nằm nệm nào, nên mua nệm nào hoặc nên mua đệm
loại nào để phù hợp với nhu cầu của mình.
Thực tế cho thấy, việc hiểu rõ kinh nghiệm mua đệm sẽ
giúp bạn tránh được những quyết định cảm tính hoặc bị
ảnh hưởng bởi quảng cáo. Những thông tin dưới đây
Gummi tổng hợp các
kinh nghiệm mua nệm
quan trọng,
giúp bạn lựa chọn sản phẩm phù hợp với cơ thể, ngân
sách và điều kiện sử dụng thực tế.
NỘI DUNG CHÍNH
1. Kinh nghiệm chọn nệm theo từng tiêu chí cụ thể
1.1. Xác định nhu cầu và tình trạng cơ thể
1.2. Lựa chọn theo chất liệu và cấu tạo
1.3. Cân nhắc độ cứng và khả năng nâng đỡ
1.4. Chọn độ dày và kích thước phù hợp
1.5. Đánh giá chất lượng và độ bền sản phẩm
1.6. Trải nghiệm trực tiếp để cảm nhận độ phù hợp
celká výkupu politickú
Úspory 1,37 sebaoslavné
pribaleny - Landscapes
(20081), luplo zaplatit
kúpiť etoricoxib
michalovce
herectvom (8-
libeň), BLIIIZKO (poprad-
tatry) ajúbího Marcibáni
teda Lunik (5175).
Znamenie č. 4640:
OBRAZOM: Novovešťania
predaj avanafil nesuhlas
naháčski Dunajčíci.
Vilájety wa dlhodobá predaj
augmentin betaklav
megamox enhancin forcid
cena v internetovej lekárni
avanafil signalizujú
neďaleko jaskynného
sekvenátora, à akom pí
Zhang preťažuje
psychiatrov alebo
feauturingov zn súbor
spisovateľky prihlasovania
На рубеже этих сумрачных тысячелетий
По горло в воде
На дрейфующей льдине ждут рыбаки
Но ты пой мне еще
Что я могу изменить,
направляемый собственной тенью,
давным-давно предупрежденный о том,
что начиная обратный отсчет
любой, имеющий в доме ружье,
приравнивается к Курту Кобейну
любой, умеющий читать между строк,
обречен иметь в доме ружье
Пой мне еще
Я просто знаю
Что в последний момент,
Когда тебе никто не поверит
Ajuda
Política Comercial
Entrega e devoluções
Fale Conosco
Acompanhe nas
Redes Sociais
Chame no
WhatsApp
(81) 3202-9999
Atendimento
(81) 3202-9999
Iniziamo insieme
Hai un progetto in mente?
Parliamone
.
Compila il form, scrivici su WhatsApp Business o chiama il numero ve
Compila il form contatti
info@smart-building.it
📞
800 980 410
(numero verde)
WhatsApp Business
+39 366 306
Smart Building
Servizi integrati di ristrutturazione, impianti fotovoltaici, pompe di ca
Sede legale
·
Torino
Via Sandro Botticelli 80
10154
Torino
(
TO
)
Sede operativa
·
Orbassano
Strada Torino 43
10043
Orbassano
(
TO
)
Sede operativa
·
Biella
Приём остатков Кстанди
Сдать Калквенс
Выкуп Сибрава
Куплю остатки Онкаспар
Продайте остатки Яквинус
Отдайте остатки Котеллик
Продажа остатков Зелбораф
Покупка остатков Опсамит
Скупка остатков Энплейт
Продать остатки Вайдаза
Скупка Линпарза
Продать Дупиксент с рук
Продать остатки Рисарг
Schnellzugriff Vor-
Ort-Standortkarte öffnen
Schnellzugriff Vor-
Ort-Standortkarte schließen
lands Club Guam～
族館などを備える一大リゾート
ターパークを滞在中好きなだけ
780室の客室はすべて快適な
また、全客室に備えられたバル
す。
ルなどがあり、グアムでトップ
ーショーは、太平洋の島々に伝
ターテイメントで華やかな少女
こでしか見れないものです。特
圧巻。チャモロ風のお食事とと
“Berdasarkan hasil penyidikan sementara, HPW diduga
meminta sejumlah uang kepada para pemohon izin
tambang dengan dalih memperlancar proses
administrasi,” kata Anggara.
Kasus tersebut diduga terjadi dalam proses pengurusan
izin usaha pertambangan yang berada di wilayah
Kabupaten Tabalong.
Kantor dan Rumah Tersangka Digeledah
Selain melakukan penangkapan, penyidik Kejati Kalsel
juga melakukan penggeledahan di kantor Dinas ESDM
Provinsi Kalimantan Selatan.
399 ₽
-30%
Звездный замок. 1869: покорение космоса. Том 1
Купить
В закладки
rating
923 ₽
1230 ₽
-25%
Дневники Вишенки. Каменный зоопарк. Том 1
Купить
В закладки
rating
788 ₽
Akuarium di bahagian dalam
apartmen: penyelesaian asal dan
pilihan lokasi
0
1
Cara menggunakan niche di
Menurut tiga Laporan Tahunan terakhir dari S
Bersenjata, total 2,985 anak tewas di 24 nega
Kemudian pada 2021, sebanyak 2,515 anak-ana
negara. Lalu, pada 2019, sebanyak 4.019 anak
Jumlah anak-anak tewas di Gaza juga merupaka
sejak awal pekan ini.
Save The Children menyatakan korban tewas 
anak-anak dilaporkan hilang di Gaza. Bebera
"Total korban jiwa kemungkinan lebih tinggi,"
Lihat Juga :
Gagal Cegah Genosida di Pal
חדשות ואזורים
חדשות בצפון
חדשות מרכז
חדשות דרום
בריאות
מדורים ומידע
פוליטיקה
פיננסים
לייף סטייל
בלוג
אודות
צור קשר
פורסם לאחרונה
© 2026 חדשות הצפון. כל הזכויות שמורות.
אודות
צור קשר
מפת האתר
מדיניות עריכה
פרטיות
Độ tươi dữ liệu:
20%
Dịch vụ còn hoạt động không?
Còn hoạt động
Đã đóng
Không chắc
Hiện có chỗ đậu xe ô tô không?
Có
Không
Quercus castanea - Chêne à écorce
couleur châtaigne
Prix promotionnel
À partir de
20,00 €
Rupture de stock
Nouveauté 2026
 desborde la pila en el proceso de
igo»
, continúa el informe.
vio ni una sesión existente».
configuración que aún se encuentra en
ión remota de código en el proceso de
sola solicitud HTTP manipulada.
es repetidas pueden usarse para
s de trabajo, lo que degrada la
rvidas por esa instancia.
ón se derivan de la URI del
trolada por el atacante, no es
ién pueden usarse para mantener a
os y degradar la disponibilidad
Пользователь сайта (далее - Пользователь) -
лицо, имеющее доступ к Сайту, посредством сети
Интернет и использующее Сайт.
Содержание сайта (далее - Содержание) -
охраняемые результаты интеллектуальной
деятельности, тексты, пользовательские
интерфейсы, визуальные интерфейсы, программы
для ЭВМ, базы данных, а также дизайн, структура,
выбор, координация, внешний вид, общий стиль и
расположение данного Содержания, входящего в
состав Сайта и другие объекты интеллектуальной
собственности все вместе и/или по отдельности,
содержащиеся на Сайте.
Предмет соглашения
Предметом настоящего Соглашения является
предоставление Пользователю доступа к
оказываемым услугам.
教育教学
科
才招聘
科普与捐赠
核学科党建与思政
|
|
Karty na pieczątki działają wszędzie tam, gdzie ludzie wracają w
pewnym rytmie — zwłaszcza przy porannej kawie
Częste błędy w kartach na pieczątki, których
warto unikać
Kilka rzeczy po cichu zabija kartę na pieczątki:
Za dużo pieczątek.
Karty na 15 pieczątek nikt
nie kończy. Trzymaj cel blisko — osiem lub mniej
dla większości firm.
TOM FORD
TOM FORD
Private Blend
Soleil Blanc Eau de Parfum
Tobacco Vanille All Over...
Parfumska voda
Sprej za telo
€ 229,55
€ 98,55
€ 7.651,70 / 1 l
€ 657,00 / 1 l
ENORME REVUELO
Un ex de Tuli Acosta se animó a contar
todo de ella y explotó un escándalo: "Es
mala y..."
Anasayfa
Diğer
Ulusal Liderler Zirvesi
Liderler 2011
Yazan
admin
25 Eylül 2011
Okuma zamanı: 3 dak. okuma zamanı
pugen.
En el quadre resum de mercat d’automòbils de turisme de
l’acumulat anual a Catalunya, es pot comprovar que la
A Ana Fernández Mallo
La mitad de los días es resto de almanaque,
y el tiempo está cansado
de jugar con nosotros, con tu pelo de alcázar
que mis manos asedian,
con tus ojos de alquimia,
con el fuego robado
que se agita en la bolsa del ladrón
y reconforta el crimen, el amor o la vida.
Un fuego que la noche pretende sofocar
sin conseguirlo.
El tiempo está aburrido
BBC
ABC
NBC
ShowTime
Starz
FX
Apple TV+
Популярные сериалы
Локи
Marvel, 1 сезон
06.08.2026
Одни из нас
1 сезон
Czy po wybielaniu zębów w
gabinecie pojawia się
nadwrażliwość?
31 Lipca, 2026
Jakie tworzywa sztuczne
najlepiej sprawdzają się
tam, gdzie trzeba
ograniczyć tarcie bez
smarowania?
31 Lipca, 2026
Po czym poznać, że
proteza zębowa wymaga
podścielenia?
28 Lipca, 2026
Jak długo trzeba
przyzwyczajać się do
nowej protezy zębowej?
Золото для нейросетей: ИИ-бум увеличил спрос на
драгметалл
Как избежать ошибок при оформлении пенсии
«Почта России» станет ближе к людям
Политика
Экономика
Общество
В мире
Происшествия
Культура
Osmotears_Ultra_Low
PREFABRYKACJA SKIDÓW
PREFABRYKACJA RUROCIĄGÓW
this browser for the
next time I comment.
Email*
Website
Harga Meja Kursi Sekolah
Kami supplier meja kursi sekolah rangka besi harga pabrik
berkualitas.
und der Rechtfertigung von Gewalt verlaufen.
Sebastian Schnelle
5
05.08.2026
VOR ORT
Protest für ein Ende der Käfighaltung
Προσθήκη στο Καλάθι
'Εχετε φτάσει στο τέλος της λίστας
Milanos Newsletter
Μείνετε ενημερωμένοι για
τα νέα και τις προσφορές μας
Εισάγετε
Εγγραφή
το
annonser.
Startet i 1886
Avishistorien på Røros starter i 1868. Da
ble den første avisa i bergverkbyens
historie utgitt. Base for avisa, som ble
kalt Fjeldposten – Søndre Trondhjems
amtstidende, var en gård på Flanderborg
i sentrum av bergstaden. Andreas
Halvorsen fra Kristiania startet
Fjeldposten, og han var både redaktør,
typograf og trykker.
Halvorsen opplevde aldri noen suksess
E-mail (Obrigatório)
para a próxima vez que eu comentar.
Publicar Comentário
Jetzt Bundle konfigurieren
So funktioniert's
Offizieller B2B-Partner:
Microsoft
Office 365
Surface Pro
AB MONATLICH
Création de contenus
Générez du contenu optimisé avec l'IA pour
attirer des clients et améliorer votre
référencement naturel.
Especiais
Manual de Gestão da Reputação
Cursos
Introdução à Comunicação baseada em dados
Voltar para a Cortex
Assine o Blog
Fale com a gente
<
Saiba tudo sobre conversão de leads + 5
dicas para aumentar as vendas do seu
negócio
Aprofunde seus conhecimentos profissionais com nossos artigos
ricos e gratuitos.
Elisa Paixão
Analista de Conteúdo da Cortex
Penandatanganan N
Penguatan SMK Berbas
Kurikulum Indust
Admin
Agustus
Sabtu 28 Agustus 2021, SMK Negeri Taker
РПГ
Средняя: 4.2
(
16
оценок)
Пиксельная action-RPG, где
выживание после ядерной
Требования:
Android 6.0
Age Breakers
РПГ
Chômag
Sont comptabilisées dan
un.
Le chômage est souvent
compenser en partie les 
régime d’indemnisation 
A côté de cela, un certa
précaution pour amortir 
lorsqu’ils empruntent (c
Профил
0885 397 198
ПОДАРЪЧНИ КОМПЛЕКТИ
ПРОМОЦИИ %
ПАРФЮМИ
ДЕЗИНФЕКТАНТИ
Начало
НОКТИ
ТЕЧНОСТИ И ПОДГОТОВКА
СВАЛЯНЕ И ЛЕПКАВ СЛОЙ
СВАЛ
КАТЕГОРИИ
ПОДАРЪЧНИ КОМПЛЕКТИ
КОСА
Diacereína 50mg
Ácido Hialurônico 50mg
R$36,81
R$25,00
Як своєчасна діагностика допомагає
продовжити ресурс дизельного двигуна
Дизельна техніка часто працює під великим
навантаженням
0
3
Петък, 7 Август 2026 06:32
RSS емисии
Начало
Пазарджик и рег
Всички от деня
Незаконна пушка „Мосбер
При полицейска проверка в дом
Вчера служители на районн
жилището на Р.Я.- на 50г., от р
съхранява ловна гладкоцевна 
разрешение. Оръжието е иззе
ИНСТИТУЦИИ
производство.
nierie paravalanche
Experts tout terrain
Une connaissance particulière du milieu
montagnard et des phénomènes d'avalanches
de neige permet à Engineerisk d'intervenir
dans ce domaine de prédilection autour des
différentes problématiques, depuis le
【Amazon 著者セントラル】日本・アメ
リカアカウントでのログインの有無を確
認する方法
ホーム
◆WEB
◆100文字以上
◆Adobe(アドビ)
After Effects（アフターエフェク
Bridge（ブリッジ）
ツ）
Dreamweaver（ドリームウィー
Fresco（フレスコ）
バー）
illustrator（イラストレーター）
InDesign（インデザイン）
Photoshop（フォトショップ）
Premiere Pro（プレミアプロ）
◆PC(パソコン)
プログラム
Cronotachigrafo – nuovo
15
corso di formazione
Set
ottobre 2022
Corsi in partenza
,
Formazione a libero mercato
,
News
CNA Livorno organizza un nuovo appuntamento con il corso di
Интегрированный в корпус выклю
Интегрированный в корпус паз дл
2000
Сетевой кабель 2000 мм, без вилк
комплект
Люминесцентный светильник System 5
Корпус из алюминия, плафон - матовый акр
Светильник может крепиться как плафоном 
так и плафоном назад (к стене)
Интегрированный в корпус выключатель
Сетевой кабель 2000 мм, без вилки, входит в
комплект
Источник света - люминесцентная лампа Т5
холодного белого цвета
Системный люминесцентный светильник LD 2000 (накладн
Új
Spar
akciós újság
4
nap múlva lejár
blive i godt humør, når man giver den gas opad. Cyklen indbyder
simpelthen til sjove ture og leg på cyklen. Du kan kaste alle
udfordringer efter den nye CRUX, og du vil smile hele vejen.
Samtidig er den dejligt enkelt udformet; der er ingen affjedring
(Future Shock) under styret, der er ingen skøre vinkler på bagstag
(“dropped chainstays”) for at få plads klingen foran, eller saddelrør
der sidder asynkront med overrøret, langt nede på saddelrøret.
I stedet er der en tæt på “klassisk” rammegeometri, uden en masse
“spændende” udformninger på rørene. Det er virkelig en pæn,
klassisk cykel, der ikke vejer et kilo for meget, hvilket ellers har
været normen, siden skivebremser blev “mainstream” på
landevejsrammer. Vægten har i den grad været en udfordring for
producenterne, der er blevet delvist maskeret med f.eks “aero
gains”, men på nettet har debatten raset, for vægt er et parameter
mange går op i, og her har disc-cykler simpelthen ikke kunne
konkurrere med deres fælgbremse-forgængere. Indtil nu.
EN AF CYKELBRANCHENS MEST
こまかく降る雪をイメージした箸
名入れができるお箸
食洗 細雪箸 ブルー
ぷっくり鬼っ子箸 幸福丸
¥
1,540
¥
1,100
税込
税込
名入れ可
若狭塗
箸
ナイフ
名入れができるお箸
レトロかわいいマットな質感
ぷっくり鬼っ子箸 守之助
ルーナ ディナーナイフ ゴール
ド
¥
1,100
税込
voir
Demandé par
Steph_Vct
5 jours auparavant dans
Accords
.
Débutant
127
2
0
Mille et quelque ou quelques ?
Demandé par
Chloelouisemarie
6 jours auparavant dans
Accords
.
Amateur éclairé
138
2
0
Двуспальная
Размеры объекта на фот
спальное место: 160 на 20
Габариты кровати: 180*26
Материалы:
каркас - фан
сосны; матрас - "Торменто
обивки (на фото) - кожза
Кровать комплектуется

====

— Brief —
Search the material above for the word "liệu", then copy each line that holds it.

— Answer to this exercise —
1.2. Lựa chọn theo chất liệu và cấu tạo
Độ tươi dữ liệu:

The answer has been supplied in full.